[Extracted page text data]
◇ ◇ ◇ ◇

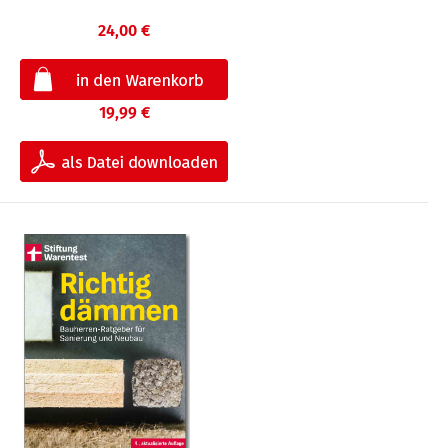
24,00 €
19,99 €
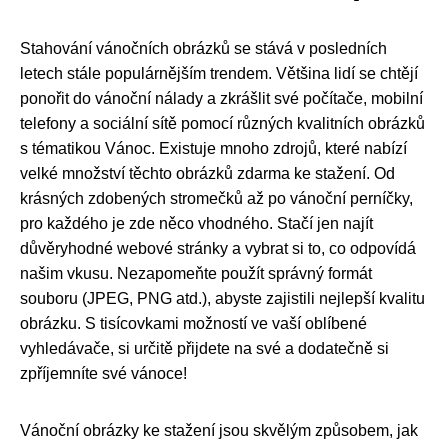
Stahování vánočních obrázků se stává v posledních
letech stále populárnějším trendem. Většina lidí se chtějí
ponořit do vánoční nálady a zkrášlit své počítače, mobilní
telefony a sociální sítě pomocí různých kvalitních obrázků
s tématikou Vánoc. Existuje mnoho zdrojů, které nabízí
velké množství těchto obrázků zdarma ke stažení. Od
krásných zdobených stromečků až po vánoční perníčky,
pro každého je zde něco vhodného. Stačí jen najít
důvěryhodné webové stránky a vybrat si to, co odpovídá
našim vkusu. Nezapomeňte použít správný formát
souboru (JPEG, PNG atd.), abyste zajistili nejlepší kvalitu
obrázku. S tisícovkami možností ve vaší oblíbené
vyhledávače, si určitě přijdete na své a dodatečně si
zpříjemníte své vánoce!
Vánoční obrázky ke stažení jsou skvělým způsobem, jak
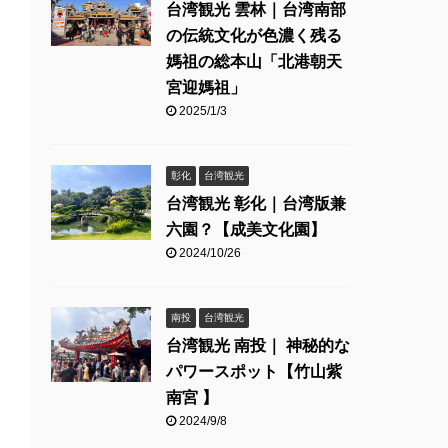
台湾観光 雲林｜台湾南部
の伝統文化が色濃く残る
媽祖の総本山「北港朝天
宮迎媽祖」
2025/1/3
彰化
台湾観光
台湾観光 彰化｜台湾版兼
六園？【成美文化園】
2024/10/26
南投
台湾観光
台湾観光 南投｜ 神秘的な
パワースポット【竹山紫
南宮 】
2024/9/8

◇ ◇ ◇ ◇

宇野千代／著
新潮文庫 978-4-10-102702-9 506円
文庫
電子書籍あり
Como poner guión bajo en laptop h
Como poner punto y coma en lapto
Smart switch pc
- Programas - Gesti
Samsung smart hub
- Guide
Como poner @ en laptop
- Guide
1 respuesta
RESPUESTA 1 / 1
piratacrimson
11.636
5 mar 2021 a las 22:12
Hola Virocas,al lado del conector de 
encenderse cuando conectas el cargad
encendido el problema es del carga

◇ ◇ ◇ ◇

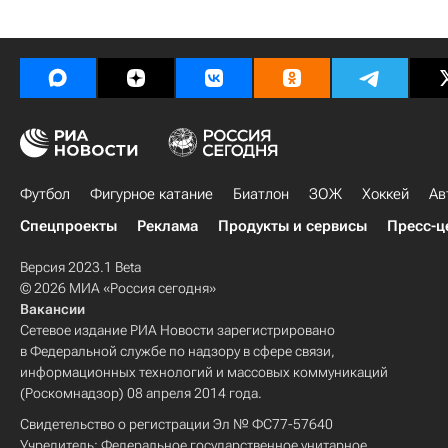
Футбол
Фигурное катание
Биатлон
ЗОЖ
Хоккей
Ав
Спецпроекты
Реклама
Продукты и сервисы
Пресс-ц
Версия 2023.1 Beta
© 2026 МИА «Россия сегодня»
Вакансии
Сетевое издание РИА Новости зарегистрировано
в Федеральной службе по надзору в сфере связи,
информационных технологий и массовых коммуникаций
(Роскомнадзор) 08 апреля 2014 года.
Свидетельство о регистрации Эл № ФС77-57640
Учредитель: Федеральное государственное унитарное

◇ ◇ ◇ ◇

**GOAL OF THE EXERCISE:** Copy out each line of the data above, exactly, if it lies between the line holding "Версия 2023.1 Beta" and the line holding "Учредитель: Федеральное государственное", inclusive; copy no other line.

**RESULT:**
Версия 2023.1 Beta
© 2026 МИА «Россия сегодня»
Вакансии
Сетевое издание РИА Новости зарегистрировано
в Федеральной службе по надзору в сфере связи,
информационных технологий и массовых коммуникаций
(Роскомнадзор) 08 апреля 2014 года.
Свидетельство о регистрации Эл № ФС77-57640
Учредитель: Федеральное государственное унитарное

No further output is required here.